Problem requirements
Starting with the line that holds "Save my name, email, and website in" and stopping after the line that holds "to developing the", repeat the lines below word for word, without the pictures.

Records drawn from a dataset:

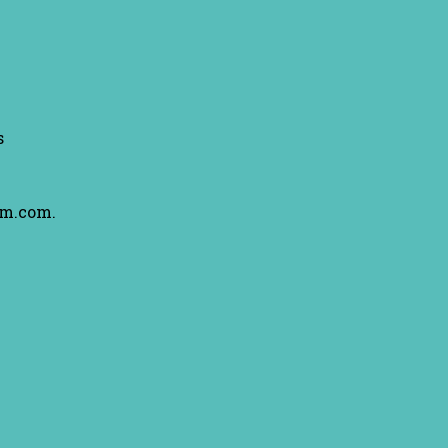
s
am.com.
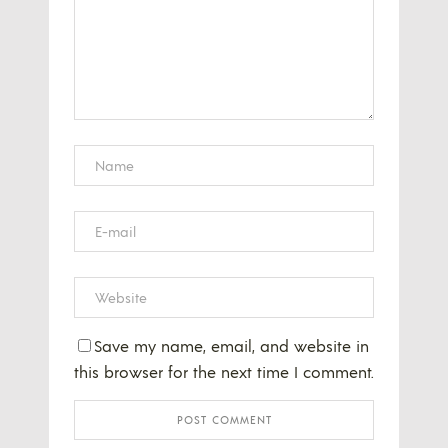
Save my name, email, and website in
this browser for the next time I comment.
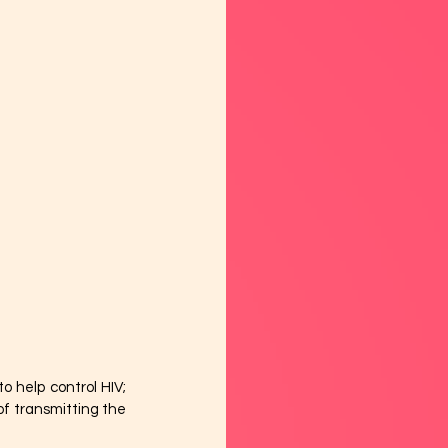
 help control HIV; 
f transmitting the 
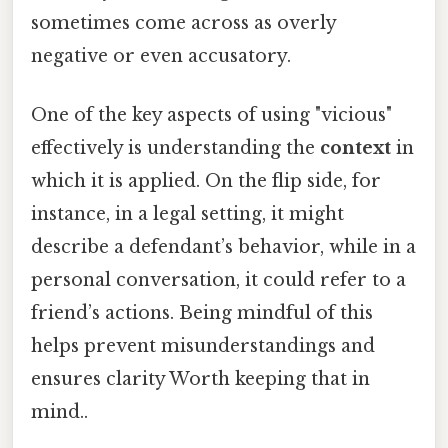
sometimes come across as overly
negative or even accusatory.
One of the key aspects of using "vicious"
effectively is understanding the
context
in
which it is applied. On the flip side, for
instance, in a legal setting, it might
describe a defendant’s behavior, while in a
personal conversation, it could refer to a
friend’s actions. Being mindful of this
helps prevent misunderstandings and
ensures clarity Worth keeping that in
mind..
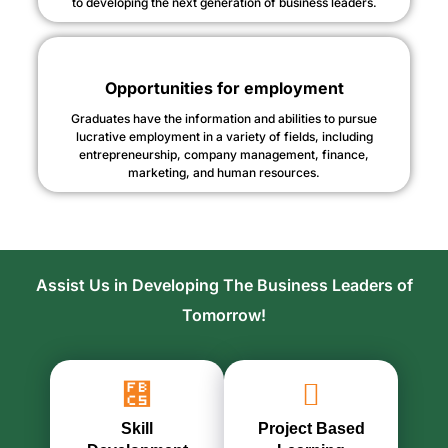
to developing the next generation of business leaders.
Opportunities for employment
Graduates have the information and abilities to pursue
lucrative employment in a variety of fields, including
entrepreneurship, company management, finance,
marketing, and human resources.
Assist Us in Developing The Business Leaders of
Tomorrow!
Skill
Project Based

Solution to this problem
Save my name, email, and website in
this browser for the next time I comment.
 help control HIV; 
f transmitting the 
sometimes come across as overly
negative or even accusatory.
One of the key aspects of using "vicious"
effectively is understanding the
context
in
which it is applied. On the flip side, for
instance, in a legal setting, it might
describe a defendant’s behavior, while in a
personal conversation, it could refer to a
friend’s actions. Being mindful of this
helps prevent misunderstandings and
ensures clarity Worth keeping that in
mind..
to developing the next generation of business leaders.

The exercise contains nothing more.